You never have to befriend your triggers

I stand in line to get a number, and counter 8 is where my fate brings me. A man with no smile, few words, and an eye that doesn’t wait long before it starts judging. What are you here for? He asks. There’s so much happening on the inside. I stutter. I can see the words attempting to make their way out, but my tongue refuses to pick them. And all we both hear are sounds that never even belonged to any language. He starts tapping his feet, and it takes a few seconds before I can form a proper sentence. He asks more unexpected questions, and I get even more unexpectedly anxious. You’re not prepared, he emotionlessly says. Gives me back my ID and tells me I skipped a step on the process. It shouldn’t take much time. Finish it and come back, I’ll be waiting.

I hold my bag and walk away, feeling too heavy. It’s okay; just one more step. I can do this.

I get it done, and walk back to his counter.

I’ll say all the right things this time. I’ll fix the terrible impression he must now have of me. I’ll do it so eloquently, he’ll realize I’m an entirely different person. I almost make it there, but then I start staggering. I pause for a second, why do I have to go back there? Why do I even need to prove anything? Can I, maybe, try a different one?

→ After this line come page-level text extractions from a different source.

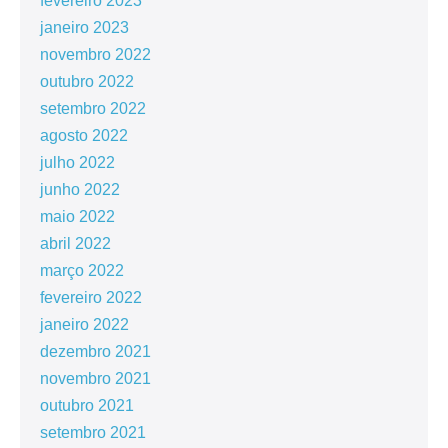
fevereiro 2023
janeiro 2023
novembro 2022
outubro 2022
setembro 2022
agosto 2022
julho 2022
junho 2022
maio 2022
abril 2022
março 2022
fevereiro 2022
janeiro 2022
dezembro 2021
novembro 2021
outubro 2021
setembro 2021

I stand in line again to get another number, and it takes me to counter 28. I cross my fingers, and hand over my ID to a lady I see nothing of beyond her eyes. She instantly looks up and “you have a beautiful name!” are the first words she utters. I smile. The first smile my face has witnessed since morning. What can I help you with? She asks. And my tongue takes off without pausing to check-in with my thoughts for even a second. It answers. She listens so patiently, even as the queue keeps getting longer. I have her undivided attention, and she doesn’t seem to be bothered by all my questions. She, too, answers. She goes so many extra miles to help me. And I walk away with lightness in my heart, though I still have unresolved problems.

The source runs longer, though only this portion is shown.